The Jan. 20, 2000, meeting is widely seen as the catalyst for a huge increase in Enron’s stock price in the following year.

Enron’s stock climbed 25 percent that day and began its gallop up to a record high of $90.56 that August.

Earlier testimony from techie types was about how the software Enron purportedly had to manage excess broadband capacity was “pixie dust” and how a demo for NBC executives was faked. A lot of this was covered in the Smartest Guys In The Room movie. Maybe it’s easier now to see what a dumb idea this was, but it’s still amazing how thoroughly the stock analysts got duped on this one.
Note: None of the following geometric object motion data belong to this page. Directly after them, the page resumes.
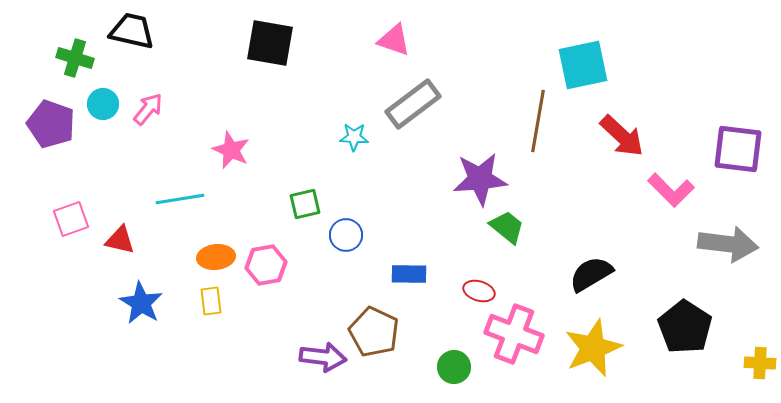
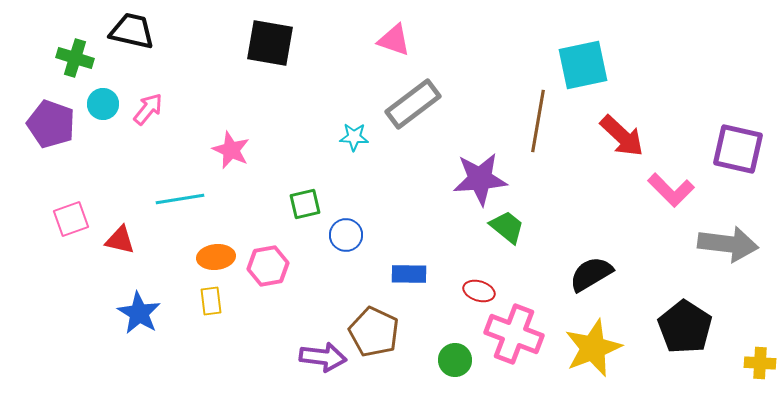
purple square: rotated 6 degrees clockwise
pink hexagon: moved 2 px right, 1 px down
blue star: moved 2 px left, 10 px down
green circle: moved 1 px right, 7 px up
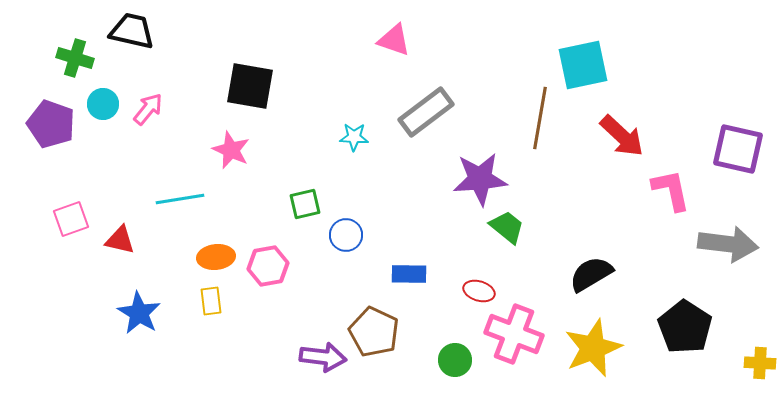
black square: moved 20 px left, 43 px down
gray rectangle: moved 13 px right, 8 px down
brown line: moved 2 px right, 3 px up
pink L-shape: rotated 147 degrees counterclockwise
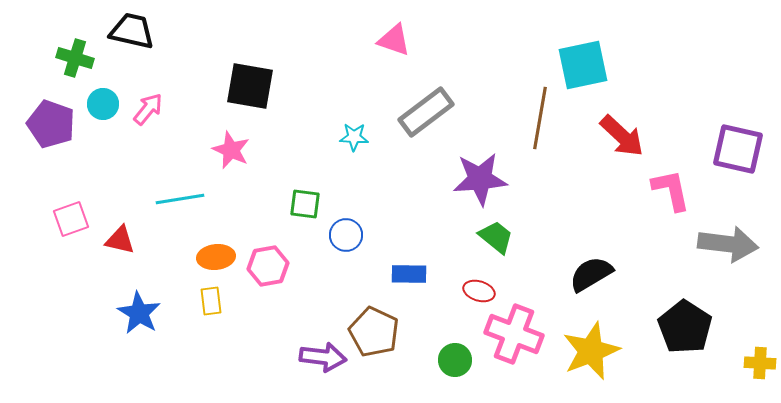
green square: rotated 20 degrees clockwise
green trapezoid: moved 11 px left, 10 px down
yellow star: moved 2 px left, 3 px down
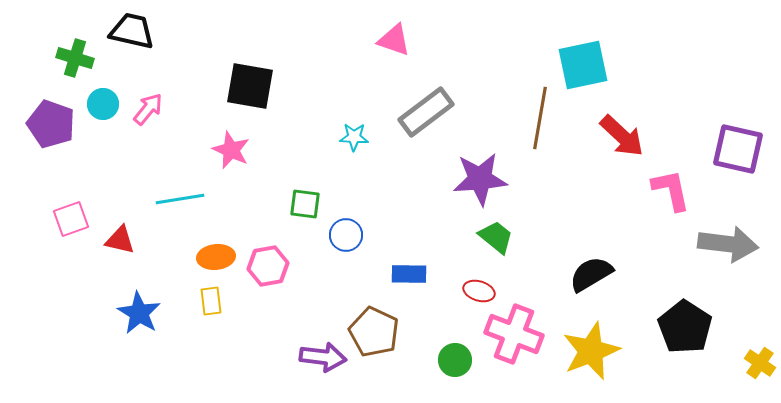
yellow cross: rotated 32 degrees clockwise
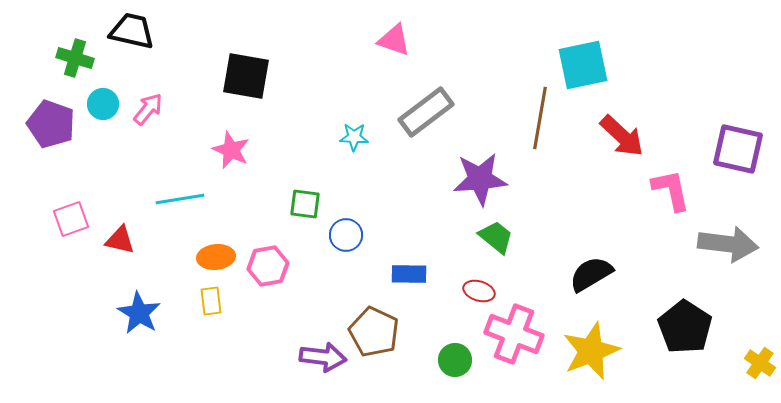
black square: moved 4 px left, 10 px up
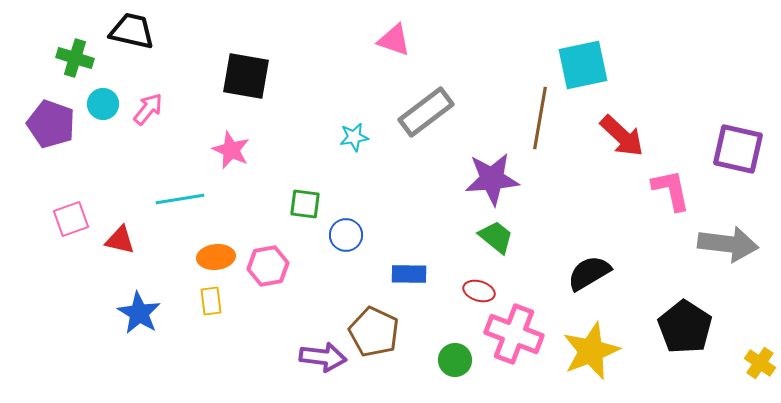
cyan star: rotated 12 degrees counterclockwise
purple star: moved 12 px right
black semicircle: moved 2 px left, 1 px up
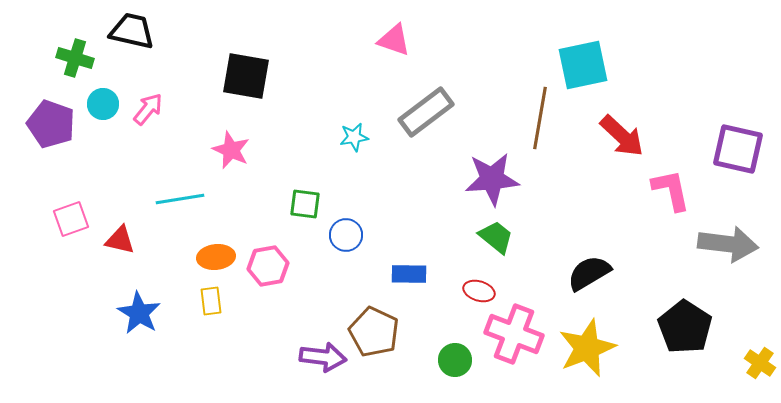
yellow star: moved 4 px left, 3 px up
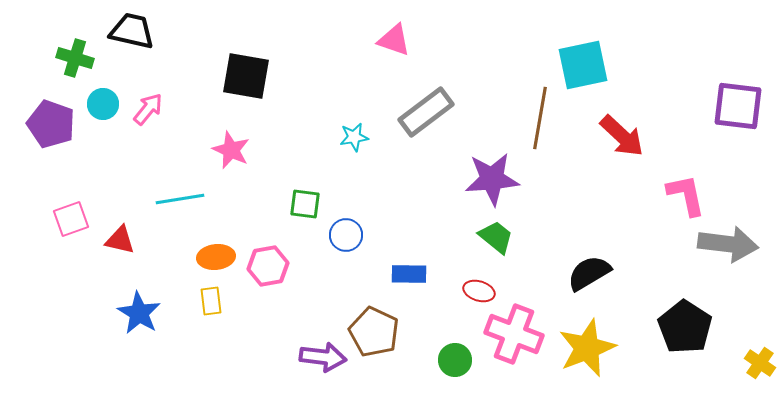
purple square: moved 43 px up; rotated 6 degrees counterclockwise
pink L-shape: moved 15 px right, 5 px down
I kind of hope that the trial examines the ill-fated deal EBS had with Blockbuster to deliver video on demand, because I never really understood how that was supposed to work. Was the idea really to pipe movies to people’s computers? I have a much nicer computer now than I did in 1999, with a much nicer monitor, but I’d still never choose to watch a movie on my PC instead of my television. Did they believe enough people would do so? If that wasn’t the idea, didn’t they also need to have deals in place with cable companies so that there’d be a channel on which the movies could be viewed and controlled? Was anyone asking these questions at the time, or was it all just hype?

And it wouldn’t be an Enron trial without a sideshow diversion, in this case Jeff Skilling being asked to leave the courtroom because he’s a potential witness in the case. Tom thinks he got a bum ruling, however.
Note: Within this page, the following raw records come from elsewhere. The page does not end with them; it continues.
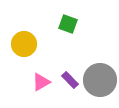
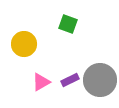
purple rectangle: rotated 72 degrees counterclockwise
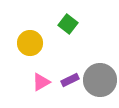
green square: rotated 18 degrees clockwise
yellow circle: moved 6 px right, 1 px up
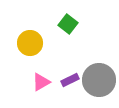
gray circle: moved 1 px left
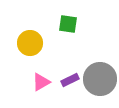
green square: rotated 30 degrees counterclockwise
gray circle: moved 1 px right, 1 px up
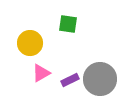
pink triangle: moved 9 px up
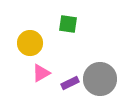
purple rectangle: moved 3 px down
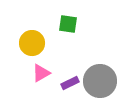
yellow circle: moved 2 px right
gray circle: moved 2 px down
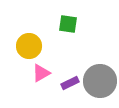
yellow circle: moved 3 px left, 3 px down
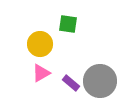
yellow circle: moved 11 px right, 2 px up
purple rectangle: moved 1 px right; rotated 66 degrees clockwise
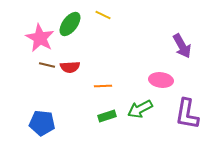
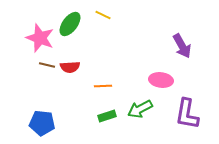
pink star: rotated 8 degrees counterclockwise
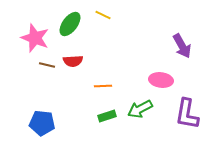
pink star: moved 5 px left
red semicircle: moved 3 px right, 6 px up
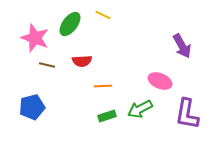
red semicircle: moved 9 px right
pink ellipse: moved 1 px left, 1 px down; rotated 15 degrees clockwise
blue pentagon: moved 10 px left, 16 px up; rotated 20 degrees counterclockwise
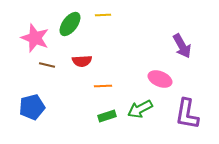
yellow line: rotated 28 degrees counterclockwise
pink ellipse: moved 2 px up
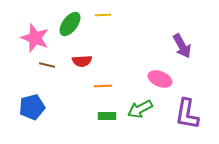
green rectangle: rotated 18 degrees clockwise
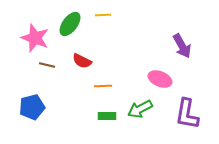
red semicircle: rotated 30 degrees clockwise
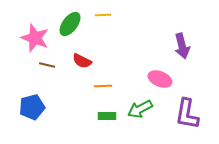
purple arrow: rotated 15 degrees clockwise
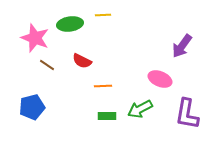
green ellipse: rotated 45 degrees clockwise
purple arrow: rotated 50 degrees clockwise
brown line: rotated 21 degrees clockwise
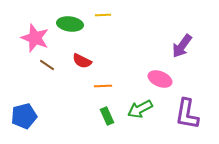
green ellipse: rotated 15 degrees clockwise
blue pentagon: moved 8 px left, 9 px down
green rectangle: rotated 66 degrees clockwise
Reviews for “The Smartest Guys”

Lots of review for Enron: The Smartest Guys In the Room today. Greg got to see it at the official opening and has some interesting reports from the Q&A session that followed. Ted gives his perspective as a former Enron employee. Both the Chron and the Press give it good reviews, with the Chron throwing in a comparison to the wonderful 1983 film Local Hero.

One thing from the Chron review: In the print edition, the review notes that the movie is unrated and “contains no objectionable material”. Either they cut out the five-minute stripper montage from the screener DVD, or someone has an interesting definition of “objectionable”.